Abstract The relationships between fluid circulation and deformation are one of the issues of the sedimentary basin study. In the Cretaceous flysch of the Saint-Jean-de-Luz basin, the evolution of folds geometry and the increasing volume of calcite-filled fractures and veins evidence a northward deformational gradient along the French Basque coast. A combined approach is proposed to assess the corresponding physical and chemical conditions: the microthermometric study of fluid inclusions in calcite sampled in different generations of veins and fractures and the X-ray diffraction analysis of clay minerals from adjacent marl layers. Salinity of the trapped H2O–CaCl2–NaCl fluids increases with depth in the series, in good agreement with salinity gradients reported in sedimentary basins.

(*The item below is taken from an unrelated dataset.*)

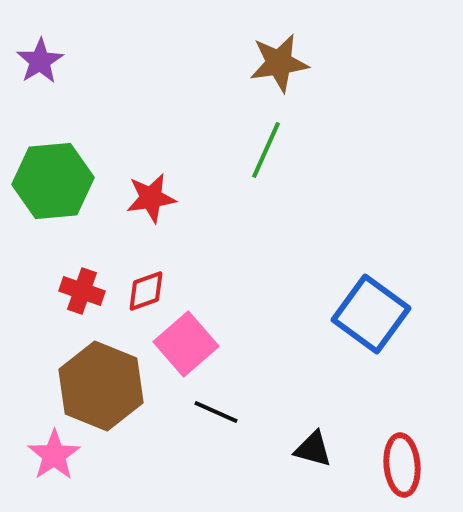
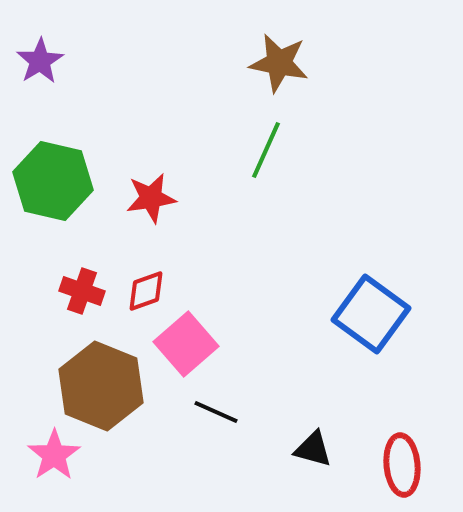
brown star: rotated 20 degrees clockwise
green hexagon: rotated 18 degrees clockwise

Dispersion of the data also increases with depth from 0.3 to 1.3 wt.% NaCl eq. in the shallowest formation (Haizabia flysch) to 9.1 to 23.0 wt.% NaCl eq. in the deepest formation (Guethary flysch). Minimal trapping temperatures of the fluids in the Haizabia and Socoa flyschs (79 and 102 °C, respectively) are consistent with the temperatures estimated from the depth of burial, which did not exceed 5 km, in good agreement with the stability of the smectite–illite–kaolinite assemblage found in marls. In addition, the kaolinite proportion significantly decreases with depth in the series, as a potential consequence of climate changes and diagenetic transformations, whereas the increasing dispersion of illite crystallinity data might indicate fluid–mineral interactions. We propose a synthetic model of fluid circulation in the folded series that involves the mixing of mainly-horizontal fluid circulation (potentially meteoric) with an upward flow of high-salinity fluid throughout the deepest formations (potentially related to underlying evaporite-rich layers). The northward deformational gradient, as exposed along the French Basque coast, is likely to be responsible for such a vertical circulation, by increasing the volume of fracture (particularly cross-cutting fractures) in the deeply buried formations.